Diciamoci la verità, Solomon Burke aveva finito di stupirci proprio quando la soul music stava cominciando ad andare oltre la barriera del culto e trovare finalmente consensi di massa. La fine del connubbio artistico con Bert Berns lo aveva travolto, rimaneva la splendida voce, ma mancava sempre la canzone giusta. Così, a parte qualche sporadico guizzo negli anni Settanta, non ha più realizzato nulla di veramente significativo fino a questo ultimo, inaspettato, straordinario Don’t Give Up On Me.
Per rilanciarlo c’è voluta tutta la fiducia e l’abilità di Joe Henry nel ruolo di produttore che si è preso la briga di ideare un album prestigioso come generalmente si fa solo per festeggiare i ritorni sulle scene dei pezzi da novanta o per celebrare qualche evento davvero particolare. Una schiera così ampia di artisti, a memoria, la ricordo essersi mobilitata solo per John Lee Hooker e B.B. King.
Certo Solomon Burke, nel suo genere, non è da meno e l’entusiasmo con cui alcuni tra i più grandi autori rock e pop gli hanno regalato canzoni inedite lo dimostra ampiamente. Il nuovo cambio di etichetta rigenera il vecchio Solomon che supera davvero se stesso in questi undici brani d’autore.
Comincia con Don’t Give Up On Me, di gran lunga il pezzo con maggior pathos, scritto per lui da Dan Penn che è un ritorno deciso agli esordi, a quella ballata soul che solo Otis Redding seppe eguagliare per sentimento e partecipazione esecutiva. L’organo e il resto della sezione ritmica tessono un suono caldo e lento che viene lacerato solo dalla voce sofferente di Solomon che prega la sua donna di avere ancora fiducia in lui. Non è solo amore, piuttosto uno sfinimento esistenziale sottolineato al limite della preghiera.
Segue Fast Train, il primo dei due pezzi regalati a Solomon da Van Morrison ed è ancora soul music di grande livello, col solito organo in sottofondo a sottolineare la tristezza dell’addio, di un amore che se ne va con un treno veloce. La voce di Solomon Burke si alterna in un finale esaltante con un coro femminile di grande effetto e ricorda da vicino, nel balbettio, quella di Redding.

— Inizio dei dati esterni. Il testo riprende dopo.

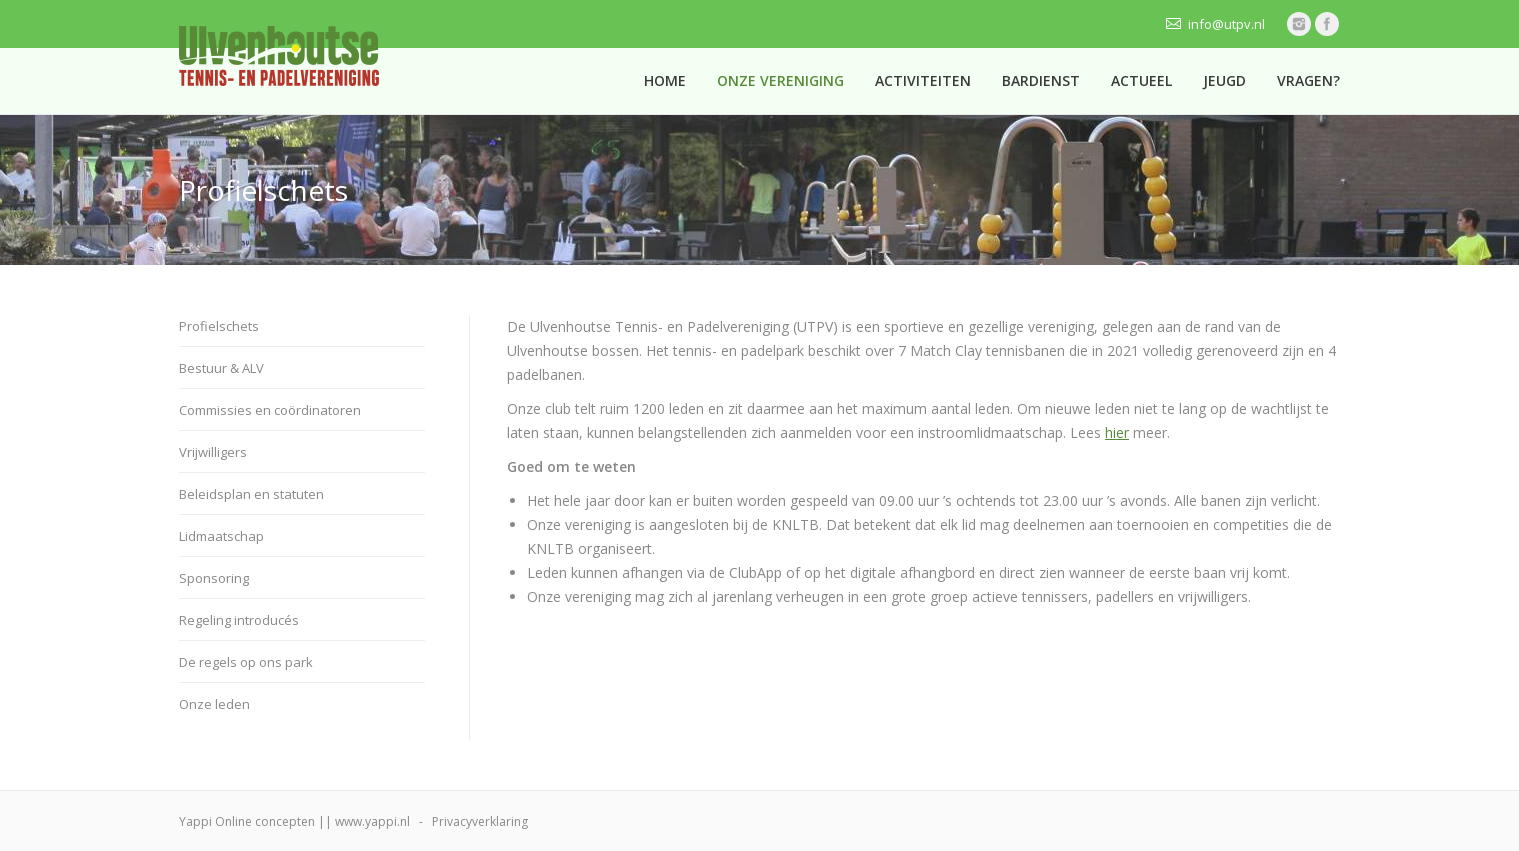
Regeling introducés (239, 620)
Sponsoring (214, 578)
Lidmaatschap (221, 536)
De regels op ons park (246, 662)
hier (1117, 432)
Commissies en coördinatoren (270, 410)
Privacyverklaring (480, 821)
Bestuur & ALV (221, 368)
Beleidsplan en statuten (251, 494)
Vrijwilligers (213, 452)
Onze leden (214, 704)
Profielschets (219, 326)
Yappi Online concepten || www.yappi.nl (294, 821)
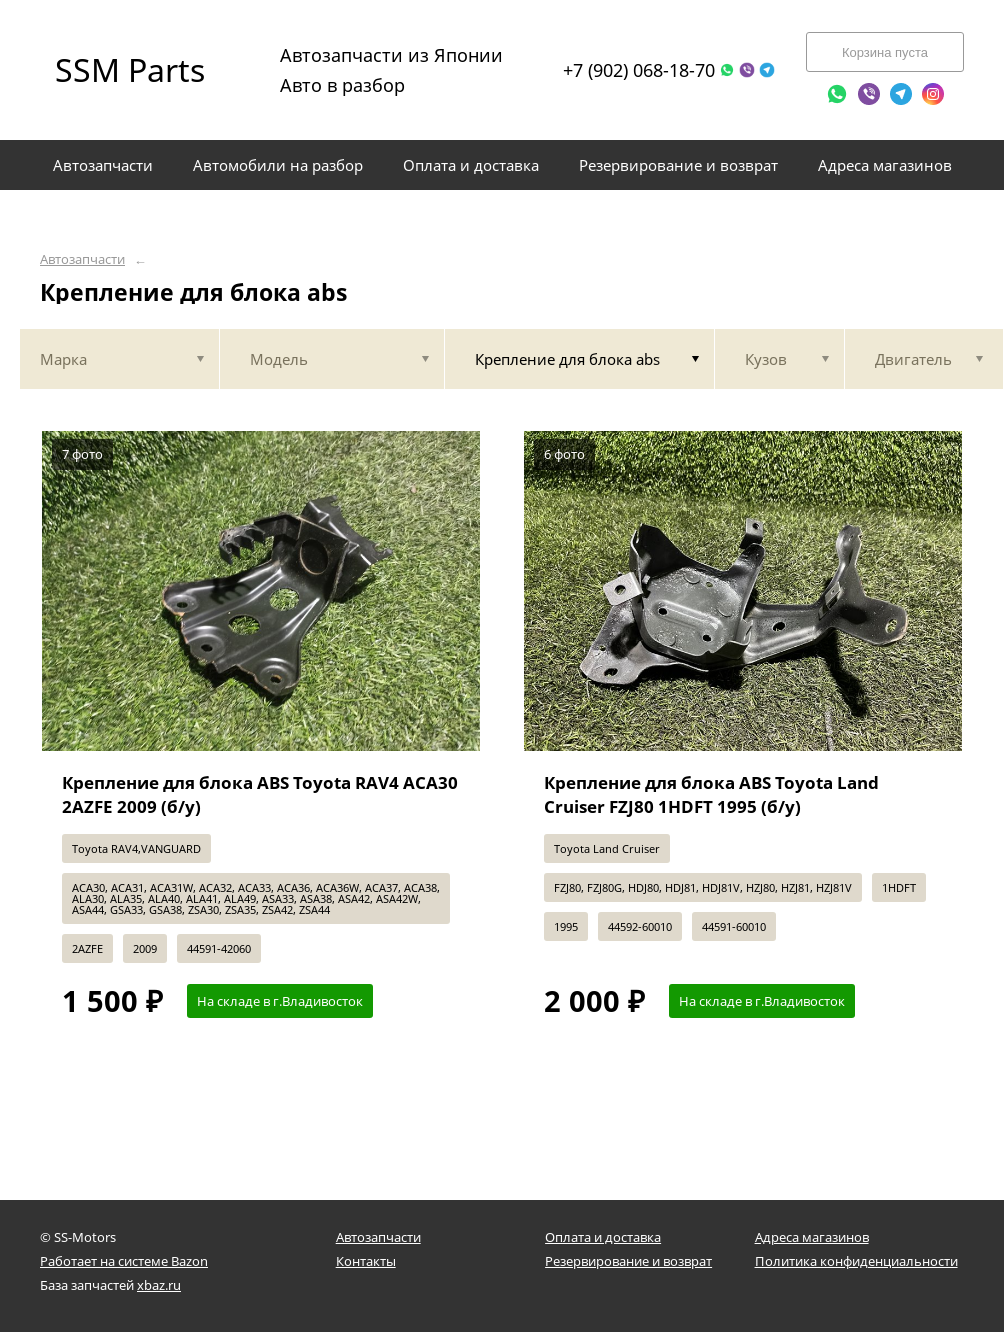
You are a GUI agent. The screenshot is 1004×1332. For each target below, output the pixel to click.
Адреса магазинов (812, 1237)
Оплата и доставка (603, 1237)
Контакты (366, 1261)
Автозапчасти (82, 259)
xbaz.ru (159, 1285)
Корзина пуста (885, 52)
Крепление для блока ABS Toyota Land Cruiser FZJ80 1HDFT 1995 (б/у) (711, 794)
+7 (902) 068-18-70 (639, 70)
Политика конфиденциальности (856, 1261)
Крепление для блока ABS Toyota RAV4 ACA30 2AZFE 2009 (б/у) (260, 794)
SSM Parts (130, 69)
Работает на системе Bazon (124, 1261)
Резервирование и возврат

Flesh And Blood porta la firma di Joe Henry ed è una ballata lenta di grande pathos giocata sul filo dei rimorsi in cui Solomon supera se stesso con un’interpretazione esemplare, una specie di ricordo affranto in un presente triste e solitario.
Diamond In Your Mind è invece frutto della collaborazione di Tom Waits con la moglie Kathleen Brennan e si snoda calda e intrigante, mentre Burke sembra vocalmente fare il verso al Louis Armstrong degli standard di successo.
C’è anche una canzone di Brian Wilson in questa galleria di successi e non è un surf come ci si potrebbe aspettare: Soul Searchin’ è una bella canzone pop che Solomon trasforma alla sua maniera dandole naturalmente un piglio ancora una volta prossimo al soul.
I temi ispiratissimi vanno nella direzione imposta dalla voce del re del rock’n’soul che plasma con naturalezza a sua immagine. È ancora così per Only A Dream, uno dei due brani di Van Morrison, The Judgement di Elvis Costello e signora (Cait O’Riordan) e The Other Side Of The Coin di Nick Lowe che diventano materiale più che mai plastico nell’interpretazione di un Burke, ancora una volta signore del chiaroscuro, pronto a sottolineare con i suoi bassi i passaggi topici.
Paradossalmente la sola Stepchild di Bob Dylan, cantata a rhythm’n’blues lento, risente più delle altre della versione originale, tanto che Solomon (forse volutamente per omaggiare l’autore) si perde in una dizione vagamente cantalenante.
Mancano all’appello None Of Us Are Free e Sit This One Out, rispettivamente di Barry Mann e Pick Purnell, la prima dall’incedere gospel e l’altra ancora soul, che completano alla perfezione un lavoro esemplare che farà certamente felice chi è cresciuto con questa musica, ma non mancherà di generare curiosità nelle generazioni più giovani che hanno conosciuto la soul music solo attraverso le elaborazioni successive.
Voto: 9
Perché: è un ritorno inaspettato e traboccante di vecchio soul. Solomon Burke confeziona un disco di rara bellezza e stupisce per la sua integrità vocale, ancora in grado di devastare l’anima.